In Florida, laboratory treatability studies were conducted to evaluate the nickel-stabilizing capacity of various soil amendments for the purpose of enhancing the attenuation of dissolved nickel from industrial wash water derived from operations at a power plant fired with Number 6 fuel oil. The wash water, containing an average nickel concentration of 10 mg/L, percolated through the base of a holding pond into groundwater. The ambient attenuation capacity of native soil was inadequate to attenuate the nickel concentration to less than the state groundwater protection standard of 0.1 mg/L. Studies were conducted to evaluate approaches to improve the attenuation capacity of the native soil with regard to nickel binding with the intent to modify the percolation pond to allow its operation for wash water disposal while also complying with groundwater quality requirements.

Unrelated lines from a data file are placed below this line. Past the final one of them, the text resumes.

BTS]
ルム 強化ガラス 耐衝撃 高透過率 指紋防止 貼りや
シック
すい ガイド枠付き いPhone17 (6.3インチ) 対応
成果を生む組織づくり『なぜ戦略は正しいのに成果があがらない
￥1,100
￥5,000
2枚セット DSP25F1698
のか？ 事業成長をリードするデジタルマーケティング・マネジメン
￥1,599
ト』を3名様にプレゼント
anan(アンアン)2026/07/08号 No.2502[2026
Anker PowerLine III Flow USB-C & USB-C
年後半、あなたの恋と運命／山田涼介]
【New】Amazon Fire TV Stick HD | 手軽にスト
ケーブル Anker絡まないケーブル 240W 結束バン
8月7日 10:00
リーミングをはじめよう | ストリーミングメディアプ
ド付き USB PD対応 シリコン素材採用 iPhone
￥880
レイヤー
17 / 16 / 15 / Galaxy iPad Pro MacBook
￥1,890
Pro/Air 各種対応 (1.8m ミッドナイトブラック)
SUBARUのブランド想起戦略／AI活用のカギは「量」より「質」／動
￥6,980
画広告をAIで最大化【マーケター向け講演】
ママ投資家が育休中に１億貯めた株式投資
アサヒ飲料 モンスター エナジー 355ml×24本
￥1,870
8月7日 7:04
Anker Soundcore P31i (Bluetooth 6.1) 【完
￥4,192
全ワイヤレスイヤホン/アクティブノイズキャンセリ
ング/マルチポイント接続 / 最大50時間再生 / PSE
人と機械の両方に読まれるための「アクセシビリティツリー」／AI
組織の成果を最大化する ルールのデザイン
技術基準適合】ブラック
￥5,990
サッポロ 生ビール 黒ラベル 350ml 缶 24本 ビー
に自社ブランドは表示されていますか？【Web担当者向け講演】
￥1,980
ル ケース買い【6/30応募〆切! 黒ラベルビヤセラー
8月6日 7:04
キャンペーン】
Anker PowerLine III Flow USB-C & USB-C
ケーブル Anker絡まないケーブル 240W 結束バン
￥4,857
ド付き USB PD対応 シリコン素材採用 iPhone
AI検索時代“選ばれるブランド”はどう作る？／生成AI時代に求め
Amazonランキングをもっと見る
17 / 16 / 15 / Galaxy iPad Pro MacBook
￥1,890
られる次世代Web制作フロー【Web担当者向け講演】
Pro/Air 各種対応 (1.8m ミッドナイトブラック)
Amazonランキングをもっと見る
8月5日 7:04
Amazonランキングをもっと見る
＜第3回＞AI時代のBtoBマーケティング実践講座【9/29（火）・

A series of tests were performed to identify and select appropriate metal-binding reagents, evaluate the nickel binding capacity of the selected reagents, and test various mixtures of native soil and the reagent for removing nickel from wash water to below the groundwater standard. Tests were performed in flow-through columns to measure percolation rates and nickel removal under gravity-driven flow with relatively short contact times to simulate in-situ infiltration through the percolation pond.

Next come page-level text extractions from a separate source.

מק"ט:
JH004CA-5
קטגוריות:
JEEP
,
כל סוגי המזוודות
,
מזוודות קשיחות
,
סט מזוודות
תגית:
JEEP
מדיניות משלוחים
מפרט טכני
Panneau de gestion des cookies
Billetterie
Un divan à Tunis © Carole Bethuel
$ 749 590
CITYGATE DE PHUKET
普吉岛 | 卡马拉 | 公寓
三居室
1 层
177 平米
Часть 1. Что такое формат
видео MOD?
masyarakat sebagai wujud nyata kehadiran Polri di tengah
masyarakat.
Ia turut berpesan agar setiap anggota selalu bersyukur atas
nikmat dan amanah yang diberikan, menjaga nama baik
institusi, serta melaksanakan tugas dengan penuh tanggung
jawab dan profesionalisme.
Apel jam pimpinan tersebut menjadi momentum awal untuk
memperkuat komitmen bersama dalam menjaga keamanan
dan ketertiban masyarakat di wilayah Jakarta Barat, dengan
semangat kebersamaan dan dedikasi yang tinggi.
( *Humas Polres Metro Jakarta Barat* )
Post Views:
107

Results indicated that a relatively small concentration (4% by weight) of EnviroBlend® CS mixed to a depth of 12 inches into the native soil effectively attenuated nickel from the wash water and would continue to be effective for at least 30 wash cycles (up to at least 133 mg/kg of nickel loading) or approximately five years of normal operation. Synthetic Precipitation Leaching Procedure (SPLP) analyses performed on the amended soil samples exposed to the equivalent of 30 wash cycles of soluble nickel indicated the attenuated (bound) nickel did not leach from the soil at detectable concentrations.

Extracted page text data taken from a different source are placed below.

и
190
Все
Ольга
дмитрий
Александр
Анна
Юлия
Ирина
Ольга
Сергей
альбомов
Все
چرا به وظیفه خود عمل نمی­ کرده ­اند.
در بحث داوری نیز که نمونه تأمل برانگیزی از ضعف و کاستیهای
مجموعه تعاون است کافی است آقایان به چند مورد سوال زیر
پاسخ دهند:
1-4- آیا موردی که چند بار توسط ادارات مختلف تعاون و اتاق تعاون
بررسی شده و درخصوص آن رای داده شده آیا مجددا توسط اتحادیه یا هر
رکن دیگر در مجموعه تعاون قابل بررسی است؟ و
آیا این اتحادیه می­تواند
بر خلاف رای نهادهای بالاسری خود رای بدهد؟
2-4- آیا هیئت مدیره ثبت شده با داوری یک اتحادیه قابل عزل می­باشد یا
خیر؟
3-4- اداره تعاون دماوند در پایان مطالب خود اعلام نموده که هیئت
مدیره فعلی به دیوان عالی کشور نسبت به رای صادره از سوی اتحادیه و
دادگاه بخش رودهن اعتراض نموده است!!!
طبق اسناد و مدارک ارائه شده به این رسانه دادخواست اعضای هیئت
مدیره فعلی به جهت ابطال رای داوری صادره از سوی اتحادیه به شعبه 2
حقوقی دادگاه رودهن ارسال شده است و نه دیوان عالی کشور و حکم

The state regulatory agency approved the addition of the amendment to the soil in the bottom of the pond for the removal of nickel from the facility’s industrial wash water. The amendment was spread in the bottom of the pond during renovation and mixed to a depth of 12 inches. Following the placement of the amendment, wash water was discharged to the pond with no apparent effect on the percolation rate of the pond. The performance of the modified pond bottom with regard to nickel removal is being evaluated through shallow groundwater monitoring. This approach provided an initial cost savings of approximately $250,000 over other water treatment alternatives and was operated with no ongoing O&M costs.